Recorded shifts represent the coregistration/allineation software derived values without physician/observer modification. Analysis and matching of kV x-rays was performed in less than 1 min. The CBCT acquisition and matching process was accomplished in approximately 5–6 min total. Patients were always ultimately shifted and treated based on the software-suggested kV x-ray shifts with physician validation/confirmation, using daily ‘on-line’ correction.

Statistical analysis

For each paired-method positional acquisition, the origin was defined as the point in space identified by the initial isocenter position using immobilization-mask-based markers. Utilizing a three-dimensional Cartesian coordinate system, this spatial location was designated as a ‘zero point’ with X/Y/Z coordinates of 0, 0, 0. Software-derived shifts for each system were recorded in millimeters, specified as X-, Y- or Z-axis. The KVX software-derived shifts were characterized as lateral (left/right) XKVX, vertical (AP/PA) YKVX and longitudinal (superior/inferior) ZKVX coordinates. Similar nomenclature was utilized to label the corresponding axes (XCBCT, YCBCT, ZCBCT) for CBCT-based shifts. Statistical analysis was performed using JMP v6 (SAS Institute, Cary, NC, USA), EZ-Rose (Baas 2000) (University of Wales-Bangor, UK) and Oriana (Kovach Computing Services, Anglesey, Wales, UK) software packages.

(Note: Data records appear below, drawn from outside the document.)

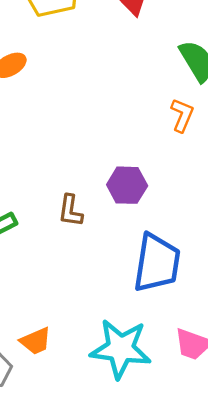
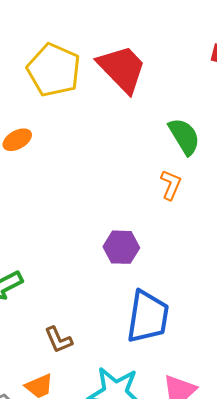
brown L-shape: (70, 211) -> (58, 340), moved, turned -32

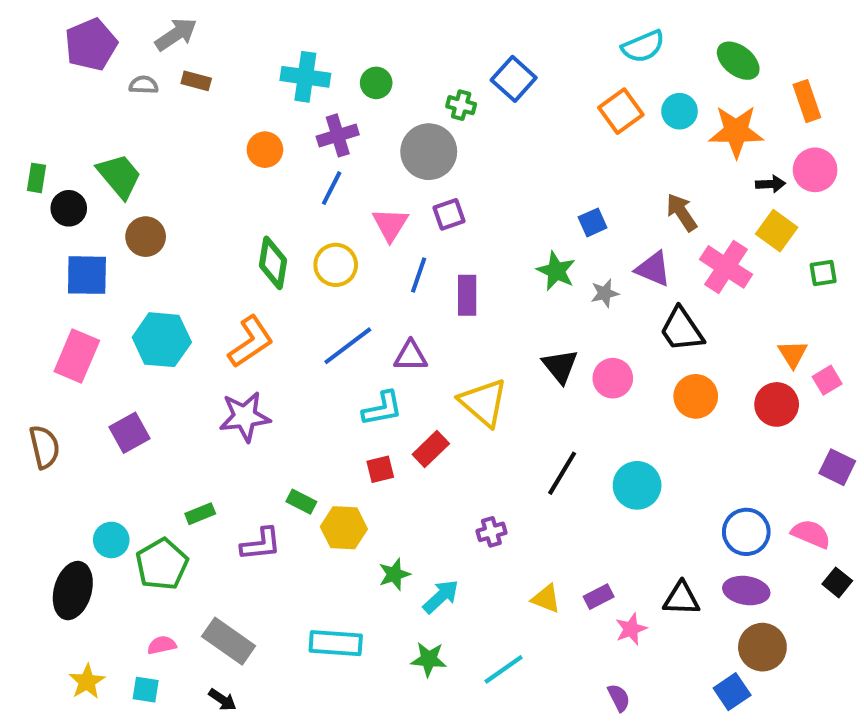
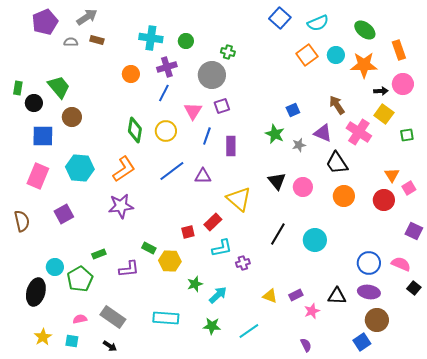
blue square: (514, 79) -> (280, 18), moved
cyan L-shape: (382, 409) -> (222, 248), moved

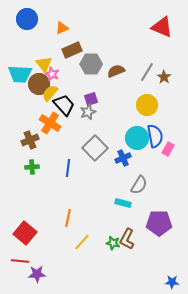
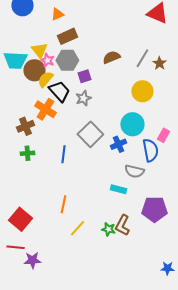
gray hexagon: (91, 64) -> (67, 60), moved
purple square: (91, 99) -> (84, 76), moved
blue semicircle: (155, 136) -> (150, 150), moved
gray semicircle: (139, 185) -> (134, 171), turned 72

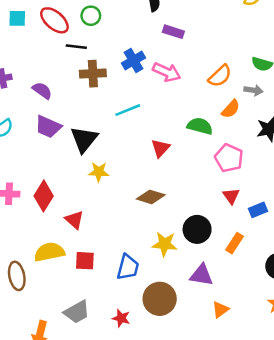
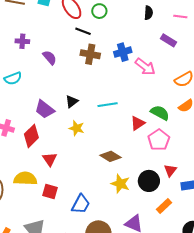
purple rectangle: (173, 32) -> (168, 40), moved
cyan line: (128, 110) -> (108, 105), moved
purple trapezoid: (48, 127) -> (45, 109), moved
black triangle: (84, 139) -> (72, 101), size x0.6
red triangle: (160, 148) -> (138, 123), moved
pink pentagon: (229, 158) -> (159, 140), moved
black circle: (197, 229) -> (149, 181), moved
yellow star: (165, 244) -> (120, 184), moved

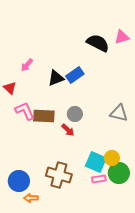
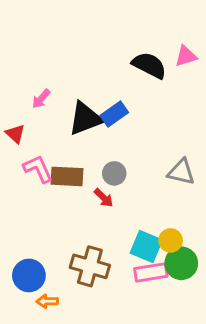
black triangle: (56, 78) -> (85, 119), size x1.4
pink rectangle: (99, 179) -> (151, 272), size x1.5

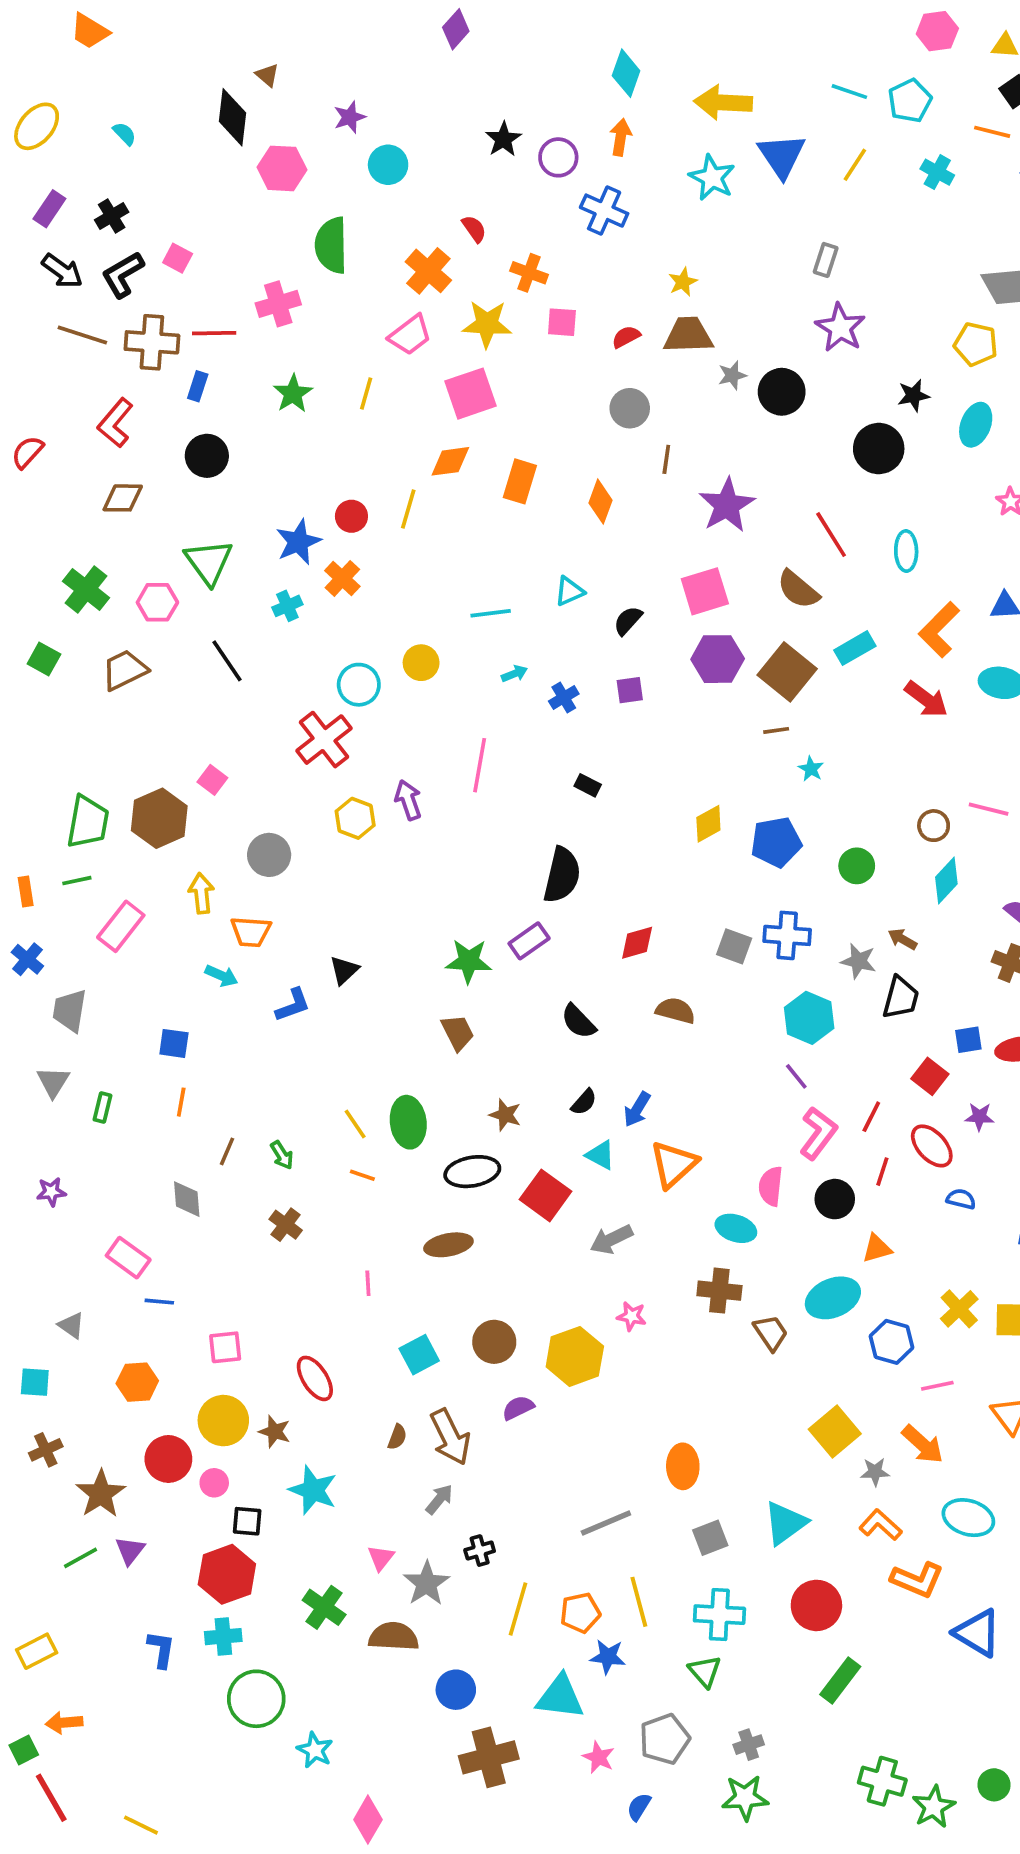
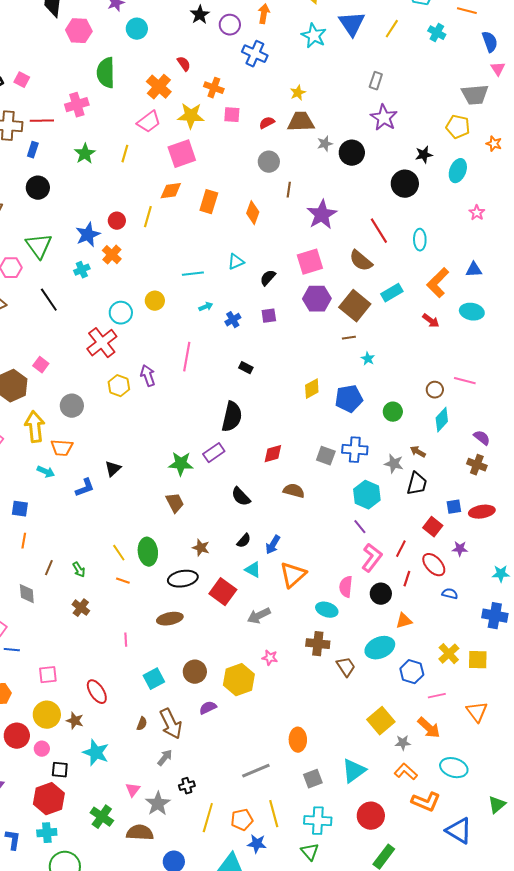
red arrow: (926, 699) -> (431, 321), size x0.7
yellow arrow: (201, 893) -> (35, 427), size x1.4

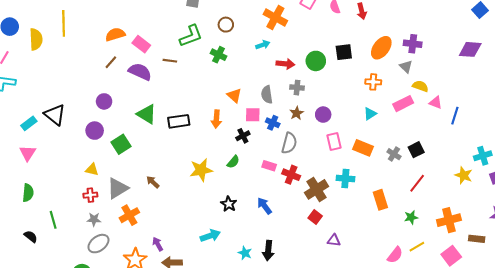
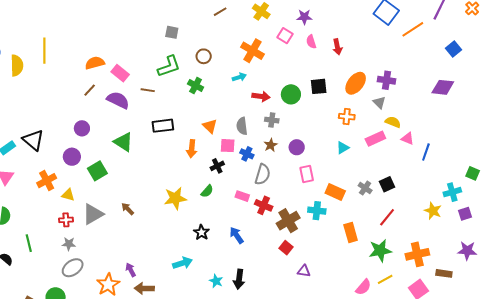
black rectangle: (179, 121) -> (163, 126), moved
orange rectangle: (363, 148) -> (335, 192), moved
orange cross: (129, 215) -> (47, 181), moved
green star: (411, 217) -> (380, 251), size x1.6

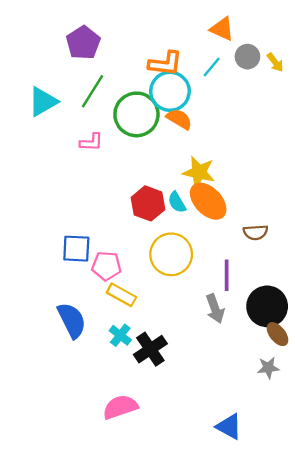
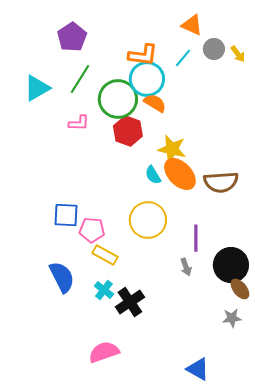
red hexagon: (148, 203) -> (128, 131), moved
brown semicircle: (256, 232) -> (221, 182), moved, size x1.6
gray arrow: (215, 309) -> (186, 267), size x0.7

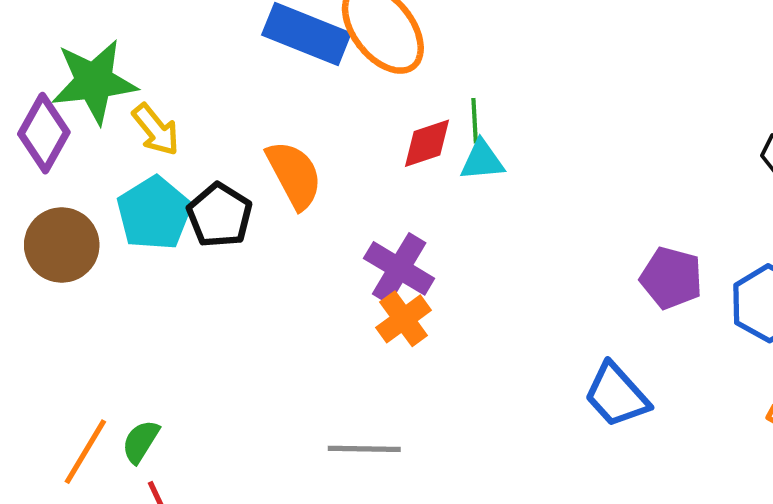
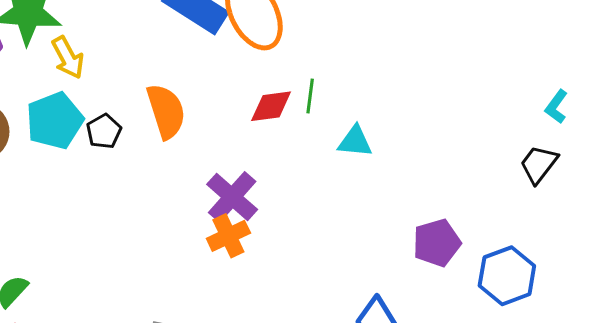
cyan triangle: (482, 161) -> (355, 141), moved
black pentagon: (220, 215) -> (104, 131), size x0.7
purple pentagon: (671, 278) -> (437, 243), turned 30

Intra-method summary statistics

Series median, mean and standard deviation (SD) were calculated in each axis for each imaging platform. The 360° rotational distribution of each imaging modality was evaluated for uniformity using Watson’s test for uniformity (Watson 1967) of a circular distribution with a non-corrected α = 0.05. The mean vector orientation ±95% confidence interval, Batschelet’s circular standard deviation (Batschelet 1981) and distribution type were calculated using software for circular data analysis.

Error component estimation and margin calculation

Systematic and random error components for the entire cohort were assessed via the method of van Herk et al (2004), where systematic error component (Σ) was calculated as the standard deviation of the mean set-up correction for each individual patient, and the random error component (σ) was determined by calculating the root mean square of the series standard deviation of every patients’ set-up error. Systematic errors for ΣKVX and ΣCBCT were calculated. Probabilistic target volume coverage margins were assessed via methods described in previous series. As a measure of clinical usable margins (M), margins suggested by van Herk et al (2004), which provides a minimum cumulative CTV dose of at least 95% of the prescribed dose for 90% of the patient population, was calculated as M = 2.5Σ + 0.7σ.

Method comparison and concordance

The Altman–Bland analysis was implemented to determine method agreement in cases when a ‘gold-standard’ has not been established (Bland and Altman 1986, 1996, 1999). The mean difference (X̄KVX-CBCT), standard deviation of differences (SDKVX-CBCT) and 95% limit of agreement (LOA KVX-CBCT; ±1.96 times the standard deviation of the differences) were calculated. While there are no statistical thresholds (e.g. p-values) for LOA, this allows clinicians to determine whether such a differential is clinically meaningful, as the LOA indicates a range wherein measurements from each device may be expected to agree in 95% of cases. Since this dataset comprises multiple measures for each patient, the unequal replicates variant of the Altman–Bland analysis was performed (Bland and Altman 1999). This calculation involves estimation of intra-method repeatability (that is the variability between fractions on the same patient using the same measurement technique). The Altman–Bland repeatability coefficients, RKVX and RCBCT, which represent the 95% confidence interval of the within-subject standard deviations (i.e. square root of the residual mean square for each method) were calculated.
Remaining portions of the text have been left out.